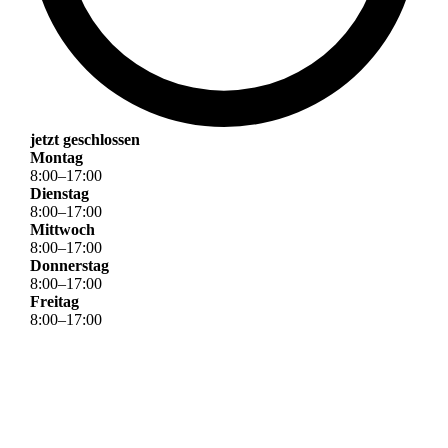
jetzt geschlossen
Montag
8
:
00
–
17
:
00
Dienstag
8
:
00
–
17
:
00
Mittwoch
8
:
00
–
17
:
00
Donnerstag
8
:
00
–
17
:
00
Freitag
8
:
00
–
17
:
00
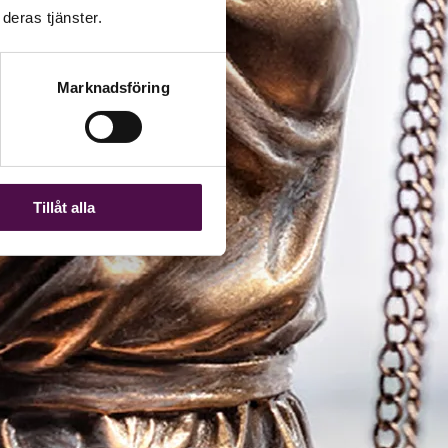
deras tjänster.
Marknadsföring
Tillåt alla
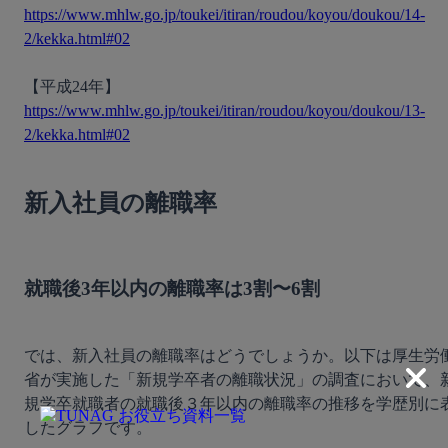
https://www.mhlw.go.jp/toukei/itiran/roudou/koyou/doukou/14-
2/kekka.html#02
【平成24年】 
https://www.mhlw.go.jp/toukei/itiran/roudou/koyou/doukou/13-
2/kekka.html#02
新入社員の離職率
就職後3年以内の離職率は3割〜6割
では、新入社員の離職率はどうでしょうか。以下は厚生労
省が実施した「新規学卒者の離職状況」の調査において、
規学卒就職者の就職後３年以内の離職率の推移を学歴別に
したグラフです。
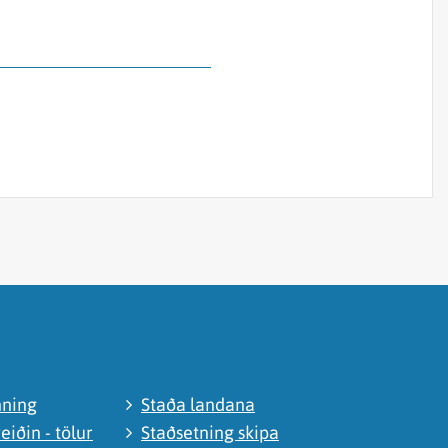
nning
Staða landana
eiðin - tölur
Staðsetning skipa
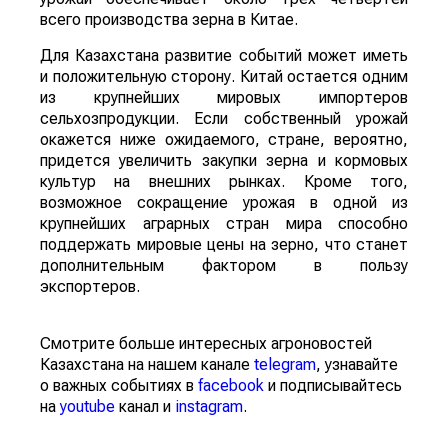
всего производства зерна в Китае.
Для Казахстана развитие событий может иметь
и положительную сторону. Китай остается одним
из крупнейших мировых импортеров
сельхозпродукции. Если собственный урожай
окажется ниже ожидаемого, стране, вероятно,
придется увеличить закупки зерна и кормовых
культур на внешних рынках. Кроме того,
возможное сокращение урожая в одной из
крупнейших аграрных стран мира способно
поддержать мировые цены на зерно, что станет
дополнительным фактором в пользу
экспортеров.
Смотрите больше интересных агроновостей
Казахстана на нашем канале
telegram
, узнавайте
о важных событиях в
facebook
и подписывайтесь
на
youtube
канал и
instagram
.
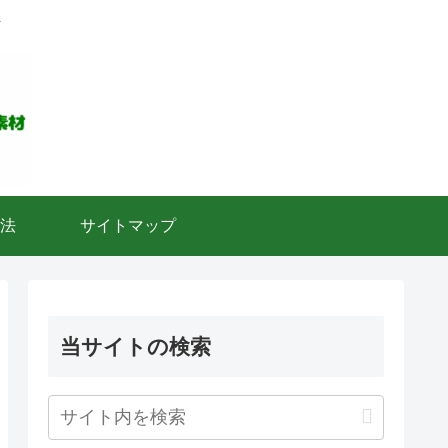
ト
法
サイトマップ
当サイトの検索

TASK GOAL — Check each line of the records above for the string "зерна", and report every line that has it.

OUTPUT OF THE TASK —
всего производства зерна в Китае.
придется увеличить закупки зерна и кормовых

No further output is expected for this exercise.